Actions on a location x can be *read* actions  $rd_{\tau}(\cdot, \cdot)$ , *fulfill* actions  $ff_{\tau}(\cdot, \cdot)$  or the initialization ini. Note that the thread identifier  $\tau$  in read actions is the id of the thread having made the promise and in fulfill actions it is the thread executing the fulfill (and having made the corresponding promise). We let  $Act^{rd}$  denote all read and  $Act^{ff}$  all fulfill actions. To record loading into register a, we use so called *bar* actions  $bar(a, \cdot)$ . The action fnc occurs when a **dmb** statement is executed and  $tst.(\cdot)$  describes the execution of some **asm** statement.

We often lift notations to sets of locations  $L \subseteq \text{Loc}$  or sets of registers  $R \subseteq \text{Reg.}$  For example,  $Act^{L} = \bigcup_{x \in L} Act^{x}$ . The overall set of actions is  $Act = Act^{\text{Loc}} \cup Act^{\text{Reg}} \cup Act^{\text{fnc}} \cup Act^{\text{tst}}$ .

8

**Definition 1.** A location-coloured flow event structure (short: event structure)  $\mathcal{E} = (E, \twoheadrightarrow, \#, \Lambda, \ell)$  labelled over a set of actions Act consists of a finite set of events E, an irreflexive flow relation  $\twoheadrightarrow \subseteq E \times E$ , a location restriction function  $\Lambda : E \times E \to 2^{\text{Loc}}$ , a symmetric conflict relation  $\# \subseteq E \times E$ , and a labelling function  $\ell : E \to Act$ .

For  $L \subseteq \text{LOC}$ , we write  $e \xrightarrow{L} f$  to denote  $e \xrightarrow{} f$  and  $\Lambda(e, f) = L$ . The location restrictions are employed to reflect the application condition of rule READ within the event structure: it tells us that there is no write to  $x \in L$  in between e and f, where e and f will eventually be mapped to timestamps in memory.

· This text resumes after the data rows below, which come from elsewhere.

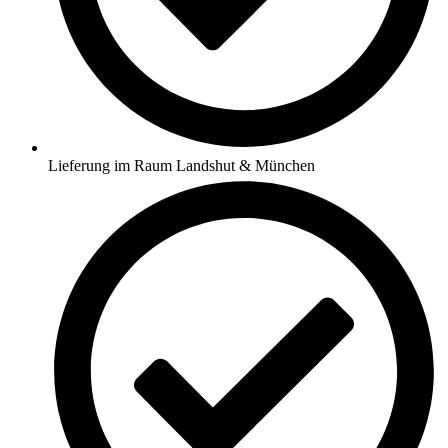
Lieferung im Raum Landshut & München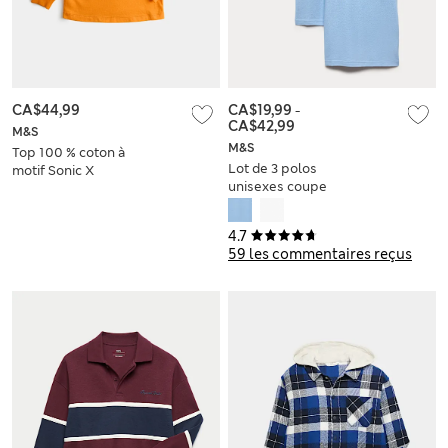
CA$44,99
CA$19,99
-
CA$42,99
M&S
M&S
Top 100 % coton à
Lot de 3 polos
motif Sonic X
unisexes coupe
McLaren™ (du 2 au 8
cintrée anti-taches,
ans)
parfaits pour l’école
4.7
(du 2 au 18 ans)
59 les commentaires reçus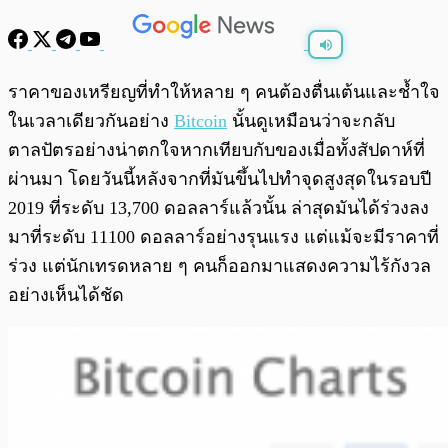
พร้อมเล่น
0:00
/
0:00
ราคาของเหรียญที่ทำให้หลาย ๆ คนต้องตื่นเต้นและช้ำใจ
ในเวลาเดียวกันอย่าง
Bitcoin
นั้นดูเหมือนว่าจะกลับ
ตาลปัตรอย่างน่าตกใจหากเทียบกับของเมื่อทั้งสัปดาห์ที่
ผ่านมา โดยวันนี้หลังจากที่มันขึ้นไปทำจุดสูงสุดในรอบปี
2019 ที่ระดับ 13,700 ดอลลาร์แล้วนั้น ล่าสุดมันได้ร่วงลง
มาที่ระดับ 11100 ดอลลาร์อย่างรุนแรง แต่แม้จะมีราคาที่
ร่วง แต่นักเทรดหลาย ๆ คนก็ออกมาแสดงความไร้กังวล
อย่างเห็นได้ชัด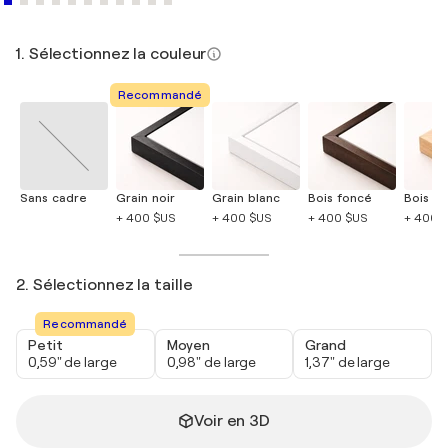
1. Sélectionnez la couleur
Recommandé
Sans cadre
Grain noir
Grain blanc
Bois foncé
Bois cla
+ 400 $US
+ 400 $US
+ 400 $US
+ 400 
2. Sélectionnez la taille
Recommandé
Petit
Moyen
Grand
0,59" de large
0,98" de large
1,37" de large
Voir en 3D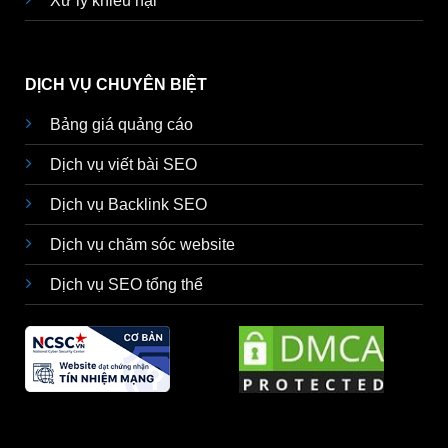
Xử lý khiếu nại
DỊCH VỤ CHUYÊN BIỆT
Bảng giá quảng cáo
Dịch vụ viết bài SEO
Dịch vụ Backlink SEO
Dịch vụ chăm sóc website
Dịch vụ SEO tổng thể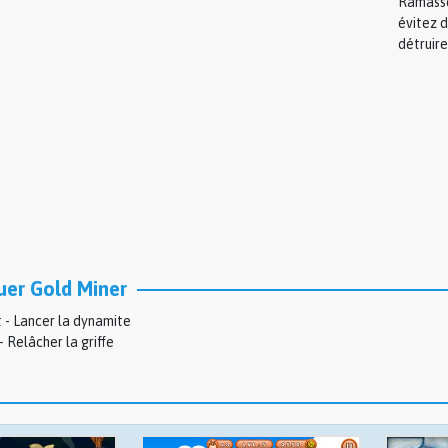
Ramassez
évitez d
détruir
er Gold Miner
t - Lancer la dynamite
- Relâcher la griffe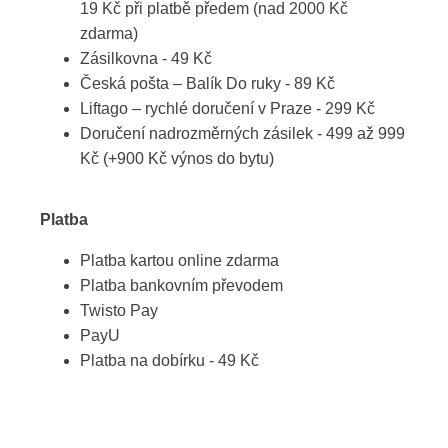
19 Kč při platbě předem (nad 2000 Kč
zdarma)
Zásilkovna - 49 Kč
Česká pošta – Balík Do ruky - 89 Kč
Liftago – rychlé doručení v Praze - 299 Kč
Doručení nadrozměrných zásilek - 499 až 999
Kč (+900 Kč výnos do bytu)
Platba
Platba kartou online zdarma
Platba bankovním převodem
Twisto Pay
PayU
Platba na dobírku - 49 Kč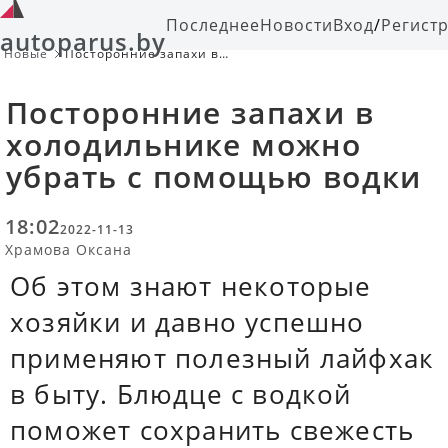
Последнее
Новости
Вход
/
Регист
autoparus.by
Новые
Посторонние запахи в
холодильнике можно убрать с
помощью водки
Посторонние запахи в
холодильнике можно
убрать с помощью водки
18:02
2022-11-13
Храмова Оксана
Об этом знают некоторые
хозяйки и давно успешно
применяют полезный лайфхак
в быту. Блюдце с водкой
поможет сохранить свежесть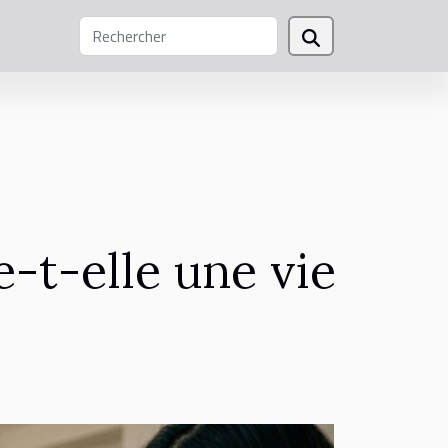
-t-elle une vie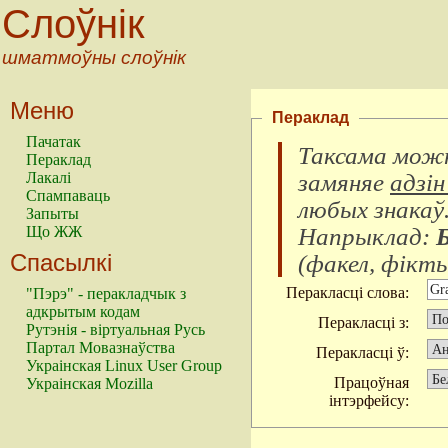
Слоўнік
шматмоўны слоўнік
Меню
Пераклад
Пачатак
Таксама можн
Пераклад
замяняе
адзін
Лакалі
Спампаваць
любых знакаў
Запыты
Напрыклад:
Що ЖЖ
Спасылкі
(
факел, фікты
Перакласці слова:
"Пэрэ" - перакладчык з
адкрытым кодам
Перакласці з:
Рутэнія - віртуальная Русь
Партал Мовазнаўства
Перакласці ў:
Украінская Linux User Group
Працоўная
Украінская Mozilla
інтэрфейсу: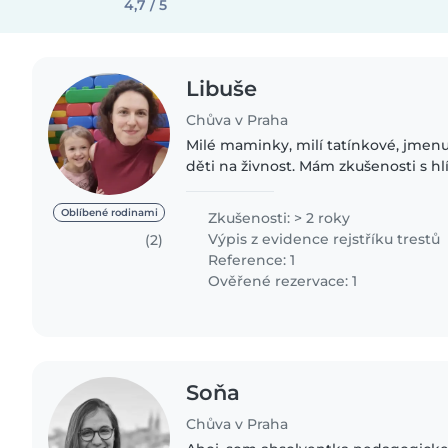
4,7 / 5
Libuše
Chůva v Praha
Milé maminky, milí tatínkové, jmenu
děti na živnost. Mám zkušenosti s hl
dětí. Od dvou měsíců až do 12-ti let
hlídala s..
Oblíbené rodinami
Zkušenosti: > 2 roky
Výpis z evidence rejstříku trestů
(2)
Reference: 1
Ověřené rezervace: 1
Soňa
Chůva v Praha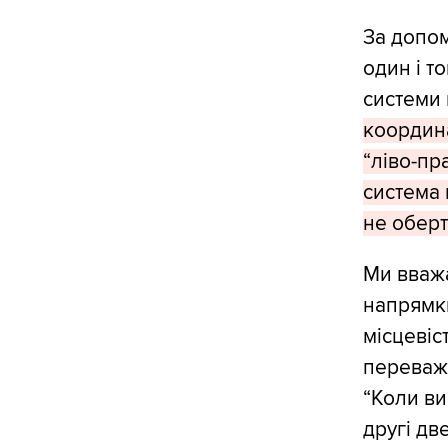
За допом
один і т
системи
координа
“ліво-пр
система 
не оберт
Ми вважа
напрямки
місцевіс
переваж
“Коли ви
другі две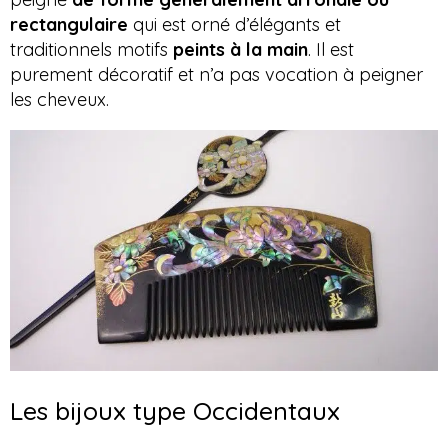
rectangulaire
qui est orné d’élégants et
traditionnels motifs
peints à la main
. Il est
purement décoratif et n’a pas vocation à peigner
les cheveux.
Les bijoux type Occidentaux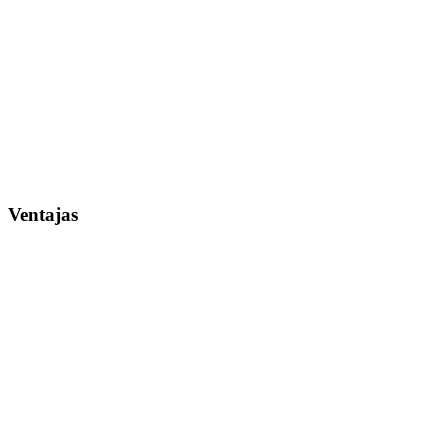
Ventajas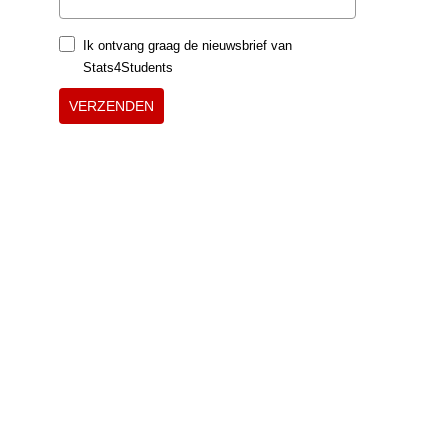
Ik ontvang graag de nieuwsbrief van
Stats4Students
VERZENDEN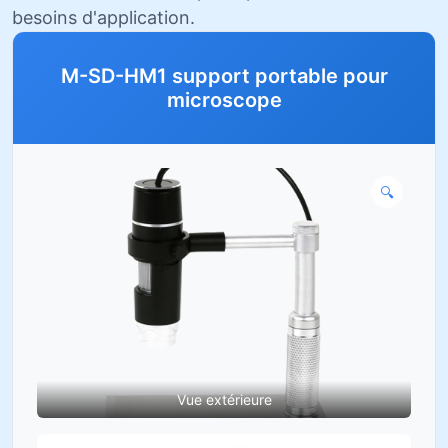
besoins d'application.
M-SD-HM1 support portable pour
microscope
🔍
Vue extérieure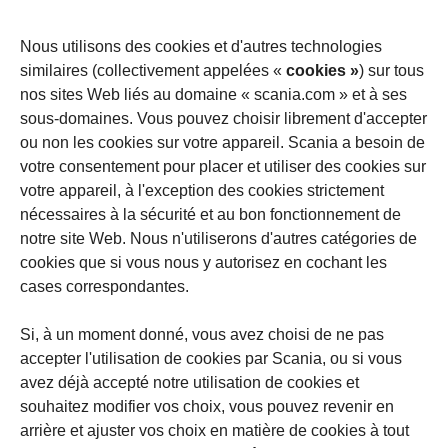
Nous utilisons des cookies et d'autres technologies
similaires (collectivement appelées «
cookies »
) sur tous
nos sites Web liés au domaine « scania.com » et à ses
sous-domaines. Vous pouvez choisir librement d'accepter
ou non les cookies sur votre appareil. Scania a besoin de
votre consentement pour placer et utiliser des cookies sur
votre appareil, à l'exception des cookies strictement
nécessaires à la sécurité et au bon fonctionnement de
notre site Web. Nous n'utiliserons d'autres catégories de
cookies que si vous nous y autorisez en cochant les
cases correspondantes.
Si, à un moment donné, vous avez choisi de ne pas
accepter l'utilisation de cookies par Scania, ou si vous
avez déjà accepté notre utilisation de cookies et
souhaitez modifier vos choix, vous pouvez revenir en
arrière et ajuster vos choix en matière de cookies à tout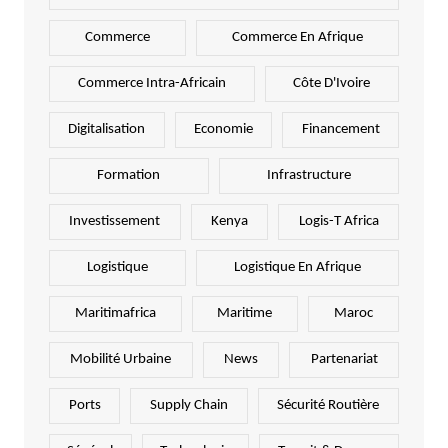
Commerce
Commerce En Afrique
Commerce Intra-Africain
Côte D'Ivoire
Digitalisation
Economie
Financement
Formation
Infrastructure
Investissement
Kenya
Logis-T Africa
Logistique
Logistique En Afrique
Maritimafrica
Maritime
Maroc
Mobilité Urbaine
News
Partenariat
Ports
Supply Chain
Sécurité Routière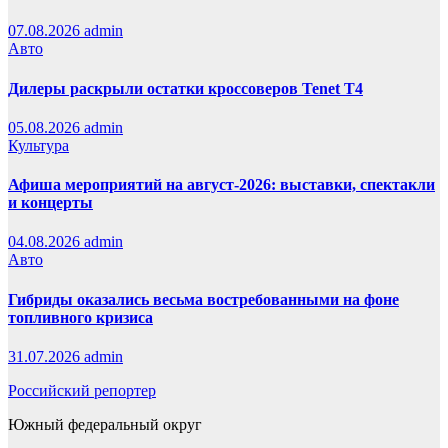
07.08.2026
admin
Авто
Дилеры раскрыли остатки кроссоверов Tenet T4
05.08.2026
admin
Культура
Афиша мероприятий на август-2026: выставки, спектакли
и концерты
04.08.2026
admin
Авто
Гибриды оказались весьма востребованными на фоне
топливного кризиса
31.07.2026
admin
Российский репортер
Южный федеральный округ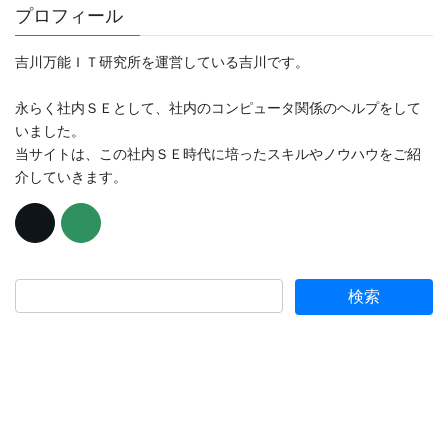
プロフィール
吉川万能ＩＴ研究所を運営している吉川です。
永らく社内ＳＥとして、社内のコンピュータ関係のヘルプをして
いました。
当サイトは、この社内ＳＥ時代に培ったスキルやノウハウをご紹
介していきます。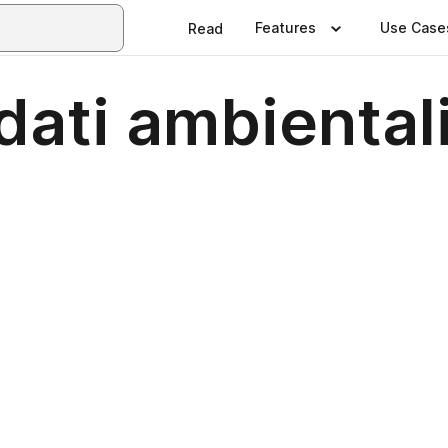
Features
Use Case
Read
dati ambiental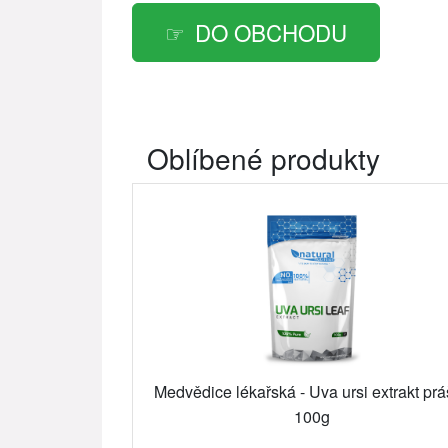
DO OBCHODU
Oblíbené produkty
Medvědice lékařská - Uva ursi extrakt pr
100g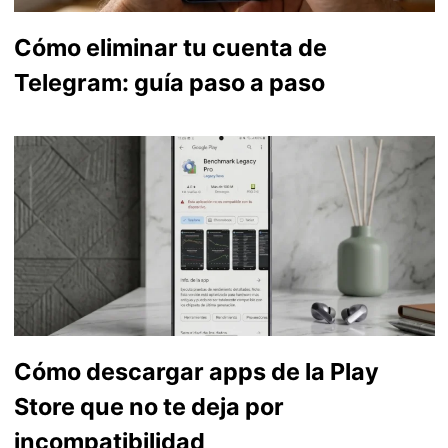
Cómo eliminar tu cuenta de
Telegram: guía paso a paso
Cómo descargar apps de la Play
Store que no te deja por
incompatibilidad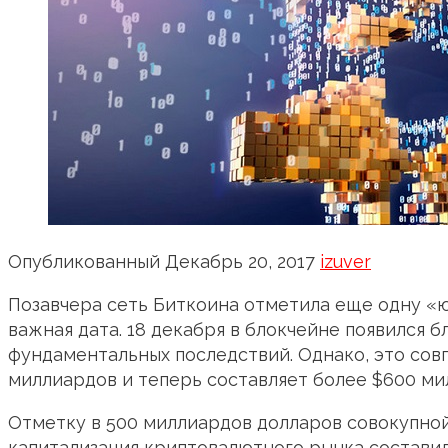
Опубликованный
Декабрь 20, 2017
izuver
Позавчера сеть Биткоина отметила еще одну «ю
важная дата. 18 декабря в блокчейне появился 
фундаментальных последствий. Однако, это совп
миллиардов и теперь составляет более $600 ми
Отметку в 500 миллиардов долларов совокупной
капитализация криптовалютного рынка составил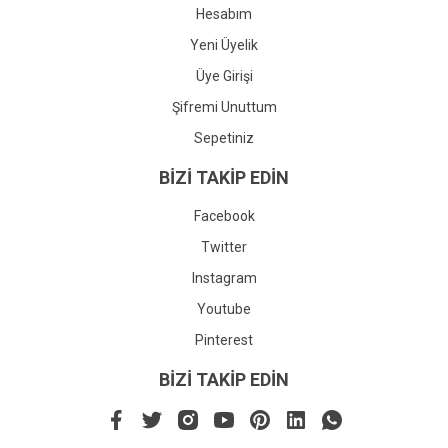
Hesabım
Yeni Üyelik
Üye Girişi
Şifremi Unuttum
Sepetiniz
BİZİ TAKİP EDİN
Facebook
Twitter
Instagram
Youtube
Pinterest
BİZİ TAKİP EDİN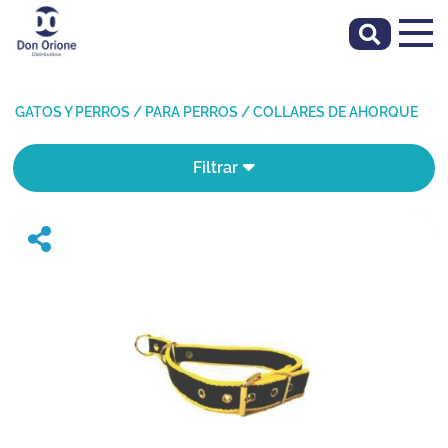
GATOS Y PERROS
/
PARA PERROS
/
COLLARES DE AHORQUE
Filtrar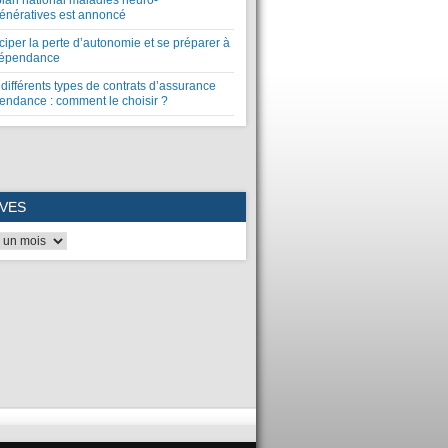
plan national maladies neuro-
énératives est annoncé
ciper la perte d’autonomie et se préparer à
dépendance
différents types de contrats d’assurance
endance : comment le choisir ?
VES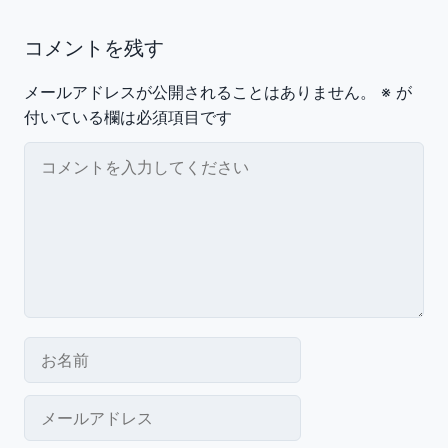
コメントを残す
メールアドレスが公開されることはありません。
※
が
付いている欄は必須項目です
コメント
お名前
メールアドレス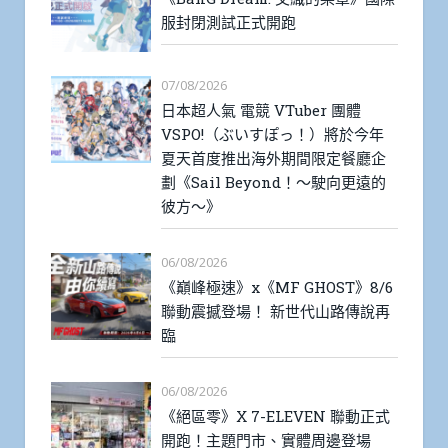
服封閉測試正式開跑
07/08/2026
日本超人氣 電競 VTuber 團體
VSPO!（ぶいすぽっ！）將於今年
夏天首度推出海外期間限定餐廳企
劃《Sail Beyond！～駛向更遠的
彼方～》
06/08/2026
《巔峰極速》x《MF GHOST》8/6
聯動震撼登場！ 新世代山路傳說再
臨
06/08/2026
《絕區零》X 7-ELEVEN 聯動正式
開跑！主題門市、實體周邊登場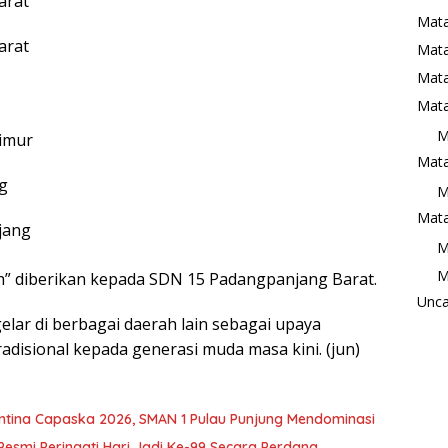
arat
Mata
arat
Mat
Mata
Mata
M
imur
Mata
g
M
Mata
jang
M
M
oh” diberikan kepada SDN 15 Padangpanjang Barat.
Unca
elar di berbagai daerah lain sebagai upaya
isional kepada generasi muda masa kini. (jun)
tina Capaska 2026, SMAN 1 Pulau Punjung Mendominasi
Resmi Peringati Hari Jadi Ke-99 Secara Perdana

We let lni be the event structure  $(\{e_{ini}\}, \emptyset, \emptyset, \emptyset, \ell)$  with  $\ell(e_{ini}) = ini$ . Given an event structure  $\mathcal{E} = (E, \twoheadrightarrow, \#, \Lambda, \ell)$ , we – similarly to actions – define its set of events labelled with specific actions as  $\mathsf{Rd}(\mathcal{E})$ ,  $\mathsf{Rd}_{\tau}(\mathcal{E})$ ,  $\mathsf{Rd}_{\tau}^{x}(\mathcal{E})$ ,  $\mathsf{Ff}(\mathcal{E})$ ,  $\mathsf{Ff}_{\tau}(\mathcal{E})$ and  $\mathsf{Ff}_{\tau}^{x}(\mathcal{E})$  via the labelling function  $\ell$ . For an event e labelled with an action in  $Act^{x} \setminus \{ini\}$ , we let e.loc = x. We slightly abuse notation so that  $e_{ini}.loc = x$ for all x. We furthermore define  $last_{\alpha}(\mathcal{E})$ ,  $\alpha \in Act$ , to be the last event in flow order labelled  $\alpha$ , i.e.,  $last_{\alpha}(\mathcal{E}) = e$  if  $\ell(e) = \alpha$  and for all e' such that  $e' \neq e$ and  $\ell(e') = \alpha$ , we have  $e' \twoheadrightarrow^+ e$ . Moreover,  $last_{\alpha}(\mathcal{E}) = \perp$  if no event labelled  $\alpha$ exists. We lift last to sets of actions by  $last_{A}(\mathcal{E}) = \{last_{\alpha}(\mathcal{E}) \mid \alpha \in Act\}$ . An event structure  $\mathcal{E}$  is *sequential* if all events are flow-ordered:  $\forall e, e' \in E, e \neq e' :$  $e \twoheadrightarrow^+ e' \lor e' \twoheadrightarrow^+ e$ . We let  $\mathcal{S}$  be the set of sequential event structures.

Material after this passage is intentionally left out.